▶ _PROBLEM TO WORK ON_:
Print the lines in the listing below that fall between the line with "Image resolution: width=183" and the line with "Task: Click on the Proovisõrm", those two lines included, exactly as they stand and with nothing else.

+++

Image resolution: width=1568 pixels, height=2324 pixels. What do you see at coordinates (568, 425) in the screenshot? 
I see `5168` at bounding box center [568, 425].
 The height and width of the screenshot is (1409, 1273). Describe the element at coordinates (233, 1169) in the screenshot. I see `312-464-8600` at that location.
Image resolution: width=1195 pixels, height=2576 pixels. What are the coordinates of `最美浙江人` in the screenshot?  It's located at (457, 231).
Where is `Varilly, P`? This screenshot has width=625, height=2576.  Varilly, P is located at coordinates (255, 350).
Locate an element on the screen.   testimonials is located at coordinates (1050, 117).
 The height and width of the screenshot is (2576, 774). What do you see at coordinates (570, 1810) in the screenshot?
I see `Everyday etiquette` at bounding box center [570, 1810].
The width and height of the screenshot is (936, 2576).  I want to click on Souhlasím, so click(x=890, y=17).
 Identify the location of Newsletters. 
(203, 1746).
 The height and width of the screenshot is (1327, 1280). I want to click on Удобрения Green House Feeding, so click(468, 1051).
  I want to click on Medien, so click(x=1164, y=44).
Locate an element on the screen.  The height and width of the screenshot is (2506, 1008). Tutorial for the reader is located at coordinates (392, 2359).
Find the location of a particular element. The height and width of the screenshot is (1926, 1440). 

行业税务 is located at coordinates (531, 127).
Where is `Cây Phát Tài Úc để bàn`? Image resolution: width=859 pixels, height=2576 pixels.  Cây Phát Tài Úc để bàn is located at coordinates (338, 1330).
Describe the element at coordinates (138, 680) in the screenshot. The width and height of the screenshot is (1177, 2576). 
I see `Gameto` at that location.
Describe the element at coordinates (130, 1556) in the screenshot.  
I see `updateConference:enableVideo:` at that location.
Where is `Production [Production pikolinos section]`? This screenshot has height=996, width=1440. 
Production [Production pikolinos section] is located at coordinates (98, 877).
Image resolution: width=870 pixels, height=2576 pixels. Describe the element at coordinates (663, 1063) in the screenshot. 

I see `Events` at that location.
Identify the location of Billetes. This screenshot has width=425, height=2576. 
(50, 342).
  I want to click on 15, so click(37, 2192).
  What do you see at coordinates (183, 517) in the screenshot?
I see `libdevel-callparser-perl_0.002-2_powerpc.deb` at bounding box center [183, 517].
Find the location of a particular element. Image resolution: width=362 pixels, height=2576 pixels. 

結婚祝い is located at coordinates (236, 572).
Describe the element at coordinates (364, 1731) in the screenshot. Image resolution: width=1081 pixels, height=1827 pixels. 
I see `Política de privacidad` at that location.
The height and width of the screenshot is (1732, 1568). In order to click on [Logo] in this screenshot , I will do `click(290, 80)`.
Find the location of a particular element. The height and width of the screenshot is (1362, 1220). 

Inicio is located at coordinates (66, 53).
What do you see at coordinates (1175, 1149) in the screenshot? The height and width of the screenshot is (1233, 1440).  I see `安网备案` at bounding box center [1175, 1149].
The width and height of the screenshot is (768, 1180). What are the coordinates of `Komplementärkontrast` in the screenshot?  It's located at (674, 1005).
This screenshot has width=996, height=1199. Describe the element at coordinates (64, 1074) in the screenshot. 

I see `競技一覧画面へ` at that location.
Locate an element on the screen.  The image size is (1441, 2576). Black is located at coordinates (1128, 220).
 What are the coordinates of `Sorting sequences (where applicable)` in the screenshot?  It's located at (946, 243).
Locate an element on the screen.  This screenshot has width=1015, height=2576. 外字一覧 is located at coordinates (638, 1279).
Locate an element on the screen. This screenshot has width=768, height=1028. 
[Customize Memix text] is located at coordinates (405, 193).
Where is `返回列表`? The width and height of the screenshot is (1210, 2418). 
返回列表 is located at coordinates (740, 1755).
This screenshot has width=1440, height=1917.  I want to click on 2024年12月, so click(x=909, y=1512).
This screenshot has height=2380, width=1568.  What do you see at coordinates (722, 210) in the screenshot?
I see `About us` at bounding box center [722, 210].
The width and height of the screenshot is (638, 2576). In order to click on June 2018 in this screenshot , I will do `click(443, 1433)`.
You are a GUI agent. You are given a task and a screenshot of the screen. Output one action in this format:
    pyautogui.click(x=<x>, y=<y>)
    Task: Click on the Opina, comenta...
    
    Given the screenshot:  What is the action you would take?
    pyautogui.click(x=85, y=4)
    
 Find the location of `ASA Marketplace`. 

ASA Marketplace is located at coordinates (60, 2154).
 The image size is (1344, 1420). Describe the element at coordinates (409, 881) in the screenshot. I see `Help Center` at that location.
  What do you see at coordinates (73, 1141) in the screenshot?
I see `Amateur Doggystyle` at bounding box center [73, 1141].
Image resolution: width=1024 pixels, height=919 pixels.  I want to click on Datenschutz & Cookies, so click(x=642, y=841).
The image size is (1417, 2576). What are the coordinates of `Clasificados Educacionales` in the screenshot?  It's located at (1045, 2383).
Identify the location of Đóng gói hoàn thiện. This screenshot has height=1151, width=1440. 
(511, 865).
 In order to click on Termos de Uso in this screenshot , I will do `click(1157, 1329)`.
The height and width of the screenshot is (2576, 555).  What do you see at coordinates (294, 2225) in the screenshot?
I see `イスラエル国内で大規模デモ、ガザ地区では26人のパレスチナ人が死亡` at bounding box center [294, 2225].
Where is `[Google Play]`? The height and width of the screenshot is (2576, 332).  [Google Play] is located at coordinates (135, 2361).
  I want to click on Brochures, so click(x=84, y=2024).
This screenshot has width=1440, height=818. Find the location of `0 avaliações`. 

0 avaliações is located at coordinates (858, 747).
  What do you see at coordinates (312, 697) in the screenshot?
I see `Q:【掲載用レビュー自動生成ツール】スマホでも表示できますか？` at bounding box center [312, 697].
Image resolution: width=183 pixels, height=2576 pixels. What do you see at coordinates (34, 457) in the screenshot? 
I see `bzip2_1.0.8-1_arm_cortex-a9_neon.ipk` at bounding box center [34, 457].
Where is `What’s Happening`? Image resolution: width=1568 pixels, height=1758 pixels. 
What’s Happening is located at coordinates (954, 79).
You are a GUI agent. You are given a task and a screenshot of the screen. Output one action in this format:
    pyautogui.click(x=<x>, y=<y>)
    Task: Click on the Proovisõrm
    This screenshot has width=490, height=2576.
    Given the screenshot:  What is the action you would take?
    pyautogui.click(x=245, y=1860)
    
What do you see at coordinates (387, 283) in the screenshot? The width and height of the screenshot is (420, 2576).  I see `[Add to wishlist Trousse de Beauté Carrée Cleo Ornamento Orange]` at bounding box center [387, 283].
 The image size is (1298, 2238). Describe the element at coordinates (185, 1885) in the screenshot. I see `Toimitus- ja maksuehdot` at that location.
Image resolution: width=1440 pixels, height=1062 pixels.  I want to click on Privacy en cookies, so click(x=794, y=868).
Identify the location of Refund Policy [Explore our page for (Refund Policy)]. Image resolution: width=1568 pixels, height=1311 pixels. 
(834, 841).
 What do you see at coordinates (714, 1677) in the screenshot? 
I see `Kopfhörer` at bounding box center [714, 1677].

+++

▶ _TASK ANSWER_:
Image resolution: width=183 pixels, height=2576 pixels. What do you see at coordinates (34, 457) in the screenshot? 
I see `bzip2_1.0.8-1_arm_cortex-a9_neon.ipk` at bounding box center [34, 457].
Where is `What’s Happening`? Image resolution: width=1568 pixels, height=1758 pixels. 
What’s Happening is located at coordinates (954, 79).
You are a GUI agent. You are given a task and a screenshot of the screen. Output one action in this format:
    pyautogui.click(x=<x>, y=<y>)
    Task: Click on the Proovisõrm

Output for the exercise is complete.